[Opening Given entries section]

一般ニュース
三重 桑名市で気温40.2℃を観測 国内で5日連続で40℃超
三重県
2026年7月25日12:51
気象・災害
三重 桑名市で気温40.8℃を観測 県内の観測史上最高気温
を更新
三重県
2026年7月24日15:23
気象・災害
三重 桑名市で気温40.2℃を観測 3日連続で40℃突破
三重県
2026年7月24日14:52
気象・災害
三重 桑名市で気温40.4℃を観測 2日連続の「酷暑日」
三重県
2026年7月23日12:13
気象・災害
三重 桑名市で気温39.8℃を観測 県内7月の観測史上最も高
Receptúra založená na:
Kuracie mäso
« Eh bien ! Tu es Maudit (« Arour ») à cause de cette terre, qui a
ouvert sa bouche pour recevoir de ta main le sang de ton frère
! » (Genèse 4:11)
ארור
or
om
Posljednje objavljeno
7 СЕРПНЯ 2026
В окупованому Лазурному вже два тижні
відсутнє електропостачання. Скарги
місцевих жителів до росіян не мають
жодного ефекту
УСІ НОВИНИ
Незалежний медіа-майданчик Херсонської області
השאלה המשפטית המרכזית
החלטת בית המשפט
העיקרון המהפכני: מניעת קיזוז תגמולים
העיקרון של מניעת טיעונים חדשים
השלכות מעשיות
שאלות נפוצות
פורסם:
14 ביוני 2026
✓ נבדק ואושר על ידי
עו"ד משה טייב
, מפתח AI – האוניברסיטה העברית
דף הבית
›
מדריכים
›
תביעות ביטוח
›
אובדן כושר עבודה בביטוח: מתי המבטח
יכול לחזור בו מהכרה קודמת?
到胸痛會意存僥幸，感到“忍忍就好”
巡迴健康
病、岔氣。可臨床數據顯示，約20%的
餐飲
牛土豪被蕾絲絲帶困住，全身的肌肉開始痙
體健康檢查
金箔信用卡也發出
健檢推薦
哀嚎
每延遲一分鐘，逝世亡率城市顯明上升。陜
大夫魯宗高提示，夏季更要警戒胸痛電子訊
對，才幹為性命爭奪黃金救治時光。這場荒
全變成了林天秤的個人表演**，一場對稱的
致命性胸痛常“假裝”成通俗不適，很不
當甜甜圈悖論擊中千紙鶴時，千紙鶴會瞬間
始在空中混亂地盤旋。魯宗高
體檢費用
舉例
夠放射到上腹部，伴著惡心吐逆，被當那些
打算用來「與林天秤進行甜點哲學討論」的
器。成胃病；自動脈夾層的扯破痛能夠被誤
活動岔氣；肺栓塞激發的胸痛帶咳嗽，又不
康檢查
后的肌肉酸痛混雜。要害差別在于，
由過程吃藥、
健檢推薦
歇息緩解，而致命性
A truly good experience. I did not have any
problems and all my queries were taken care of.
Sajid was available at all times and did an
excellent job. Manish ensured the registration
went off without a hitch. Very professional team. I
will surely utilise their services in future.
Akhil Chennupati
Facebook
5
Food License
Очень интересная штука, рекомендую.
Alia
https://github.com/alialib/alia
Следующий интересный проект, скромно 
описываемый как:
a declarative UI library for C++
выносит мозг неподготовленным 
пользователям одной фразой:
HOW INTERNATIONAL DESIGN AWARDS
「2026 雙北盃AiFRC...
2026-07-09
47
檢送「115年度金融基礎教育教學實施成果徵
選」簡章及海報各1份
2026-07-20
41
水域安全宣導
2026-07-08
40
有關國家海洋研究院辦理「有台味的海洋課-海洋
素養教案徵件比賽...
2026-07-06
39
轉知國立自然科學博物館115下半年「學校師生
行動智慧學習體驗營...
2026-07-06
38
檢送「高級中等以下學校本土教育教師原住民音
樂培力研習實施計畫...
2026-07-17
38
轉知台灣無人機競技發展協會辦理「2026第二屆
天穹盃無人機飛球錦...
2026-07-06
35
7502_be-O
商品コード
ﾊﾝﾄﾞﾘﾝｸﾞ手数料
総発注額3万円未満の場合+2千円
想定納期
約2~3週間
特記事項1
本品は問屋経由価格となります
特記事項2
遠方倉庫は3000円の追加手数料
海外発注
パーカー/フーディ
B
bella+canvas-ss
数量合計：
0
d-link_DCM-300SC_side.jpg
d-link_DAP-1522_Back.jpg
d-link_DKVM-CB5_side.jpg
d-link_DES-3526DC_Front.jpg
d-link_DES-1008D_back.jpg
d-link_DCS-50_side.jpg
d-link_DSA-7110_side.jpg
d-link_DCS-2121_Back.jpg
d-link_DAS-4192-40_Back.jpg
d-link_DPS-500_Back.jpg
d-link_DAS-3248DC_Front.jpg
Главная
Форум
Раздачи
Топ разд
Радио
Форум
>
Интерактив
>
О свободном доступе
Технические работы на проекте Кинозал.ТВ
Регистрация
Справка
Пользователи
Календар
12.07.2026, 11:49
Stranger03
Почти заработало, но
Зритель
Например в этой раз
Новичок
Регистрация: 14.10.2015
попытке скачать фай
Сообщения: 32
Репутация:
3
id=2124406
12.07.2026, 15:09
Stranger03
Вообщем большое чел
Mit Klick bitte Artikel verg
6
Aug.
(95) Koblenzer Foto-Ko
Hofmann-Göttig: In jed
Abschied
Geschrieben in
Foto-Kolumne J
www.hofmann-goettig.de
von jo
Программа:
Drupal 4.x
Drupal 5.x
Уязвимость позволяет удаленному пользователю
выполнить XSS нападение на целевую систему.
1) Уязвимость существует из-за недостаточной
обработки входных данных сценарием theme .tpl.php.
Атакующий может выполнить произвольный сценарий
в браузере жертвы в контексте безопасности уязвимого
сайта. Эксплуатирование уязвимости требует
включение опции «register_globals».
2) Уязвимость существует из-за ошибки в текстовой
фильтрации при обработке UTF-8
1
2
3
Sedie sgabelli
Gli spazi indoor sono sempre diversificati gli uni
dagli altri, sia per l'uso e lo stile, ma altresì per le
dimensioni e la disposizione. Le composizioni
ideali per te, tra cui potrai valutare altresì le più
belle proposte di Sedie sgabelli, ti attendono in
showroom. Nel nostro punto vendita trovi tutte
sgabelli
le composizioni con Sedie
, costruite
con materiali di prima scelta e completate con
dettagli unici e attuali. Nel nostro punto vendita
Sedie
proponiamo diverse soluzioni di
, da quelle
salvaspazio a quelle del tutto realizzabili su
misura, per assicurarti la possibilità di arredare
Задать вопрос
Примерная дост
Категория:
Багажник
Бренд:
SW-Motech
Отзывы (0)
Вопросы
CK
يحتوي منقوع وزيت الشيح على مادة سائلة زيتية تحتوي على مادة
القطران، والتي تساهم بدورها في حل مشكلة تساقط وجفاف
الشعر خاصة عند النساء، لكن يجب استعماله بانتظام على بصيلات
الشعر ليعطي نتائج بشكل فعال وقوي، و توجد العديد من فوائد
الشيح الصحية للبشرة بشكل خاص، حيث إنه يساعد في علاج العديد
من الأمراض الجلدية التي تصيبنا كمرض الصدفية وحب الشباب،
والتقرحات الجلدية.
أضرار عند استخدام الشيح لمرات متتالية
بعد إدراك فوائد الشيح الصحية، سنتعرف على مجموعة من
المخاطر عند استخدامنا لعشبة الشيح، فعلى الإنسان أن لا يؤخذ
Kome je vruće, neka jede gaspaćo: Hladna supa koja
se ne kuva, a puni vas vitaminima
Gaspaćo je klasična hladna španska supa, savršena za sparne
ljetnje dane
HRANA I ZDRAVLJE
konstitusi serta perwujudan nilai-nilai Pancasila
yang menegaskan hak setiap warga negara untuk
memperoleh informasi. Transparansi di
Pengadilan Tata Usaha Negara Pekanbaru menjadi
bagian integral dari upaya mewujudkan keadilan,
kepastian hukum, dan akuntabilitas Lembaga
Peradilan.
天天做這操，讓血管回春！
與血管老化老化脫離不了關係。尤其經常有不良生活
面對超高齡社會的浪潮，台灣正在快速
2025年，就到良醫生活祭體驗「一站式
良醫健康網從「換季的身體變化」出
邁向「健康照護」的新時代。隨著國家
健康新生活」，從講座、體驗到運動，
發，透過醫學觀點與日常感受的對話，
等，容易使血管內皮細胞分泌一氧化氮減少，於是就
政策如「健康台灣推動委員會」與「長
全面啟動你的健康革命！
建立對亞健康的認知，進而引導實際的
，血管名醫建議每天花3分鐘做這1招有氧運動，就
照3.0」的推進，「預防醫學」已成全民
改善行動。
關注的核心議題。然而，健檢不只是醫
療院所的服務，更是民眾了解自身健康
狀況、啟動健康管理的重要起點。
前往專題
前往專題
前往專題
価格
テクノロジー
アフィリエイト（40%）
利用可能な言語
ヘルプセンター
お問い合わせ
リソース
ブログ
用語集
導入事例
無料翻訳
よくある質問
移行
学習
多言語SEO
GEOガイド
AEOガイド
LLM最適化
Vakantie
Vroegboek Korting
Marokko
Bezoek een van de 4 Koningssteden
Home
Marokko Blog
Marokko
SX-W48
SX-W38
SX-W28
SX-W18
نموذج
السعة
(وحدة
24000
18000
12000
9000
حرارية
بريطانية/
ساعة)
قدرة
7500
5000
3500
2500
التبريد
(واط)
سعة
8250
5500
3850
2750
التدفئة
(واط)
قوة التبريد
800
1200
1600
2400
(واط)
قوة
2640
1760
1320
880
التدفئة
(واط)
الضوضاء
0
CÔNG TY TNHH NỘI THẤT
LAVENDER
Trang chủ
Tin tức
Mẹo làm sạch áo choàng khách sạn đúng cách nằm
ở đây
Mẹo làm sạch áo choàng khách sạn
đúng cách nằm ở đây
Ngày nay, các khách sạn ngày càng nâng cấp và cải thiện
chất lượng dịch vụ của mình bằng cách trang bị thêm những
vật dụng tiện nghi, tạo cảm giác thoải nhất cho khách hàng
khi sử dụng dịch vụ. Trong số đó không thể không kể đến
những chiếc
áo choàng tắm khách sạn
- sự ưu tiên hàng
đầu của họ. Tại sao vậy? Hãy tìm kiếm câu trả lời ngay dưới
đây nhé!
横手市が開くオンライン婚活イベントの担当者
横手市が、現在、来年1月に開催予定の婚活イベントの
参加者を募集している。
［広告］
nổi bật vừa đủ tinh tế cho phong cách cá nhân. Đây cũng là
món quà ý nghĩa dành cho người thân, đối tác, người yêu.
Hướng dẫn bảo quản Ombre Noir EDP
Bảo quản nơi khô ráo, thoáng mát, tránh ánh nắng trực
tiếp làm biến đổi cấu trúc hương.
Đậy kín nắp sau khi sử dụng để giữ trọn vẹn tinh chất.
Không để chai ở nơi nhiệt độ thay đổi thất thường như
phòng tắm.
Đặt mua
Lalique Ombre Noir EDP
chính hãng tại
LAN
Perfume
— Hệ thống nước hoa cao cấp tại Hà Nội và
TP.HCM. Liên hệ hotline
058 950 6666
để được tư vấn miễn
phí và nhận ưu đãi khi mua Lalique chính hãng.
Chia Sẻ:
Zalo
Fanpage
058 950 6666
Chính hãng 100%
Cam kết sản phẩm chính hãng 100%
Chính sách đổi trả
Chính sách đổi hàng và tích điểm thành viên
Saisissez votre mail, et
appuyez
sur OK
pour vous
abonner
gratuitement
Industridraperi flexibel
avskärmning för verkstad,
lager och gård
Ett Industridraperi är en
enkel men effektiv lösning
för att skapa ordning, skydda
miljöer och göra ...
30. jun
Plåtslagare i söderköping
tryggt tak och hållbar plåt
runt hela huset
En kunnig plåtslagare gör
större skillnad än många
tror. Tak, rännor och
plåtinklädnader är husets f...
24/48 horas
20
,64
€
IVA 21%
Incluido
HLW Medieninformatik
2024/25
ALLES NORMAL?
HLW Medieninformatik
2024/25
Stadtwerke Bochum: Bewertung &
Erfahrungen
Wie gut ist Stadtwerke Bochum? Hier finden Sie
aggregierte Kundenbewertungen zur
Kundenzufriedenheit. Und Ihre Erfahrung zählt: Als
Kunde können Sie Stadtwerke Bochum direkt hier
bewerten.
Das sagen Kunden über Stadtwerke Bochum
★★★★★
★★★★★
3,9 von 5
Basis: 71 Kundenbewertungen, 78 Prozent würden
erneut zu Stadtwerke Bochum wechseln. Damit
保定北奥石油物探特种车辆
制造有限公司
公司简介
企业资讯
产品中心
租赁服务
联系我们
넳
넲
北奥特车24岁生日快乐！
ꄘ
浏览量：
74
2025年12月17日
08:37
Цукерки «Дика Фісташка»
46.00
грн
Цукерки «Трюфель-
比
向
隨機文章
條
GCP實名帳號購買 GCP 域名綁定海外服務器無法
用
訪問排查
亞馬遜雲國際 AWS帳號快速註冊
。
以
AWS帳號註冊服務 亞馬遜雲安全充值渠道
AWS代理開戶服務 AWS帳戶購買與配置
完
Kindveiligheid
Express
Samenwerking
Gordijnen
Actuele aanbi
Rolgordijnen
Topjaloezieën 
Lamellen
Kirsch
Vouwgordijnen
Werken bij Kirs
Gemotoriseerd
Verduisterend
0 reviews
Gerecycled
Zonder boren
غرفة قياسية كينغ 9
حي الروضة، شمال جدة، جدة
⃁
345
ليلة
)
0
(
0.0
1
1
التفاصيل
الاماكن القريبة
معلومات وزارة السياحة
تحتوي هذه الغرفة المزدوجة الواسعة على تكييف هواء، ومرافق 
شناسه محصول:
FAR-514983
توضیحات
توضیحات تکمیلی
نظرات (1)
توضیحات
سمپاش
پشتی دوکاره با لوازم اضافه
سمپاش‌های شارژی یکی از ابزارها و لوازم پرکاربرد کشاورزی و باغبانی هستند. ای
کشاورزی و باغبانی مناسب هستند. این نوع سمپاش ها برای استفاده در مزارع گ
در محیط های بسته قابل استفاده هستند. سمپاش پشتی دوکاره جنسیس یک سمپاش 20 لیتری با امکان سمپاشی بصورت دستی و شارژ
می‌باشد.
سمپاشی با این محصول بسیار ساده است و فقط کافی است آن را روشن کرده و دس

[Closing Given entries section]

■ Work to be completed ■
Among the entries, how many lines contain the word "کشاورزی"? Give the number alone.

■ Reply ■
2